With every news cycle promoting the “next big thing” that could revolutionize healthcare, the cart is invariably put before the horse.
The thrilling “this will change everything” widget unfailingly depends on a series of major benchmarks before it can be viable, much less transformational, in its own right. The intransigent challenges of interoperability, and some significant cultural and operational shake-ups across the country are the pillars of change upon which all other exciting opportunities for improvement depend.
What we learn again and again, with each new generation of technology and each round of hype, conferences, and speculation, is that the solutions we so desperately need are already out there. They work, with conditions, and in many cases they are getting deployed experimentally.
What is lacking, and what keeps those solutions from solving problems, is the cultural paradox in healthcare. Namely, that the wisdom of every other industry or human endeavor for some reason cannot apply in healthcare: failing forward is unacceptable, and perfection is a precondition for adoption.
Consider the blockchain.
Blockchain embodies the hype-hope paradox
There are a bevy of reasons enthusiasts will site to heed the lessons the world has learned from Bitcoin (both its rise and its imminent fall) to adopt the underlying technology of the blockchain in healthcare.
It can serve as the access/security/authentication protocol for health record exchanges. It anonymizes the chain of data exchange. The very nature of the blockchain decentralizes the ownership of the EHR, as well as obfuscating access behind hashes/certificates. The patient would be able to set standards for access to enable various providers to view the EHR, and it would not be down to jealous MDs to fax or otherwise share their “proprietary” record.
With built-in, non-proprietary systems focused on the growing challenge of information security, a critical shortcoming could become a manageable tension. By extension, this would offload liability to an extent and altogether reduce justification for administrative growth. The scales might actually tip back in favor of clinicians, rather than admins. One of the major impediments to effective deployment and evolution in clinical environments is the overburdening of clinicians and the swelling of the administrative class relative to actual care providers.
Even the spreading plague of ransomware would be abated by virtue of blockchain’s architecture: when records are distributed, a single node cannot be hijacked to disrupt the entire chain and control access to the data.
So, are blockchain’s potential applications in healthcare overhyped? That depends on how comfortable you are presuming that the antecedent challenges of large-scale interinstitutional cooperation, standardization, and interoperability frameworks are all but over and done with. Because without crossing all these thresholds, blockchain’s applications all remain in the foggy world of “potential.”
I, for one, am a blockchain optimist. The laundry list of possible applications and benefits has me paying attention, if not cheerleading. But I don’t think it is a panacea; I think it is just promising enough that it provides yet another good reason to navigate through the more pressing roadblocks, and see what other potential solutions we can enable along the way.
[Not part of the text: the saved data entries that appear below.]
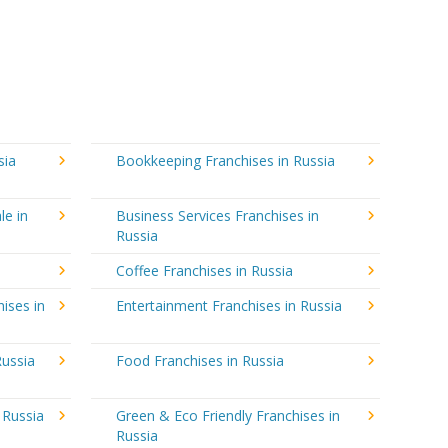
sia
Bookkeeping Franchises in Russia
le in
Business Services Franchises in
Russia
Coffee Franchises in Russia
ises in
Entertainment Franchises in Russia
Russia
Food Franchises in Russia
 Russia
Green & Eco Friendly Franchises in
Russia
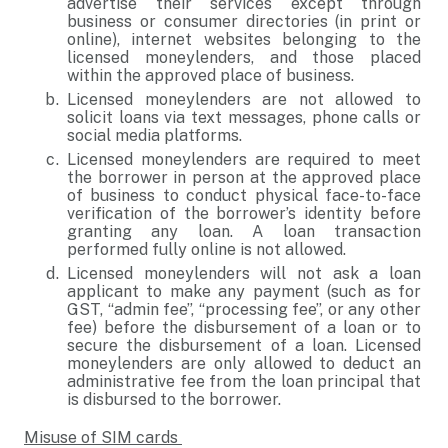
advertise their services except through
business or consumer directories (in print or
online), internet websites belonging to the
licensed moneylenders, and those placed
within the approved place of business.
Licensed moneylenders are not allowed to
solicit loans via text messages, phone calls or
social media platforms.
Licensed moneylenders are required to meet
the borrower in person at the approved place
of business to conduct physical face-to-face
verification of the borrower’s identity before
granting any loan. A loan transaction
performed fully online is not allowed.
Licensed moneylenders will not ask a loan
applicant to make any payment (such as for
GST, “admin fee”, “processing fee”, or any other
fee) before the disbursement of a loan or to
secure the disbursement of a loan. Licensed
moneylenders are only allowed to deduct an
administrative fee from the loan principal that
is disbursed to the borrower.
Misuse of SIM cards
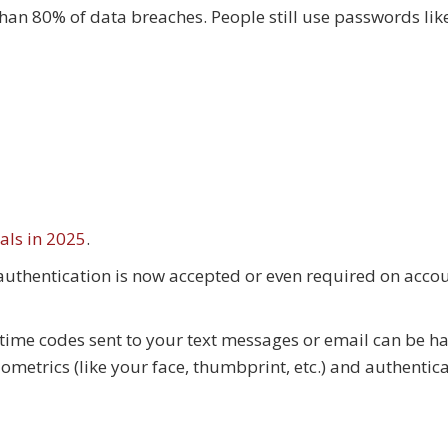
an 80% of data breaches. People still use passwords li
als in 2025
.
authentication is now accepted or even required on accou
-time codes sent to your text messages or email can be h
metrics (like your face, thumbprint, etc.) and authentic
We must embrace failing forward
Failing forward is the modus operandi of every success, be it personal, institutional, organizational, technological, whatever. The life or death reality of healthcare seems to have indoctrinated many to treat failure as an absolute, rather than a context for progress. Our healthcare leaders, caregivers, institutions are afraid of failing forward because the stakes seem so high. Well, they are—but that’s why it is important not to get hung up on the fact that failure is a part of change.
We do this with medical development, pharmacology, procedures, but not with institutional growth and development.
When medical researchers talk about their latest discovery in the treatment of a particular disease, they get enthusiastic right when they go from what they have learned, to what it could mean. Essentially, it isn’t the discovery itself, but the potential it unlocks, that keeps these researchers going back to the lab day after day. Whenever a patient decides they want to pursue a treatment – whether it is cutting edge or time tested – they are preoccupied with the potential to improve.
Digital records, metadata, and all the cascading benefits of digitization in healthcare remain firmly in the realm of potential, because Meaningful Use was basically a federally mandated fail forward initiative. Unfortunately, stakeholders have gotten so preoccupied with the “fail” of the program that “forward” progress is inhibited.
Don’t believe the hype? Don’t believe the critics
We live in an era of microcriticism fueled by social media and impatience. Heroic innovators of the past didn’t have to contend with the scrutiny and commentary that consumes modern pioneers. But in the case of healthcare, we can dispense with all the buzzwords of “innovation” and “disruption” because changes are necessary, imminent, and unavoidable.
We are all casualties of the current era of change: doctors, nurses, administrators, patients–no one has a monopoly on the frustration and discomfort being caused by the disorganization, even the chaos intrinsic to healthcare’s current crossroads. But we do all have a stake in seeing the chaos tamed, the progress managed, and the imperfect systems developed further.
It isn’t about believing the hype, it is just a matter of tolerating short-term failures in the interest of long-term improvement.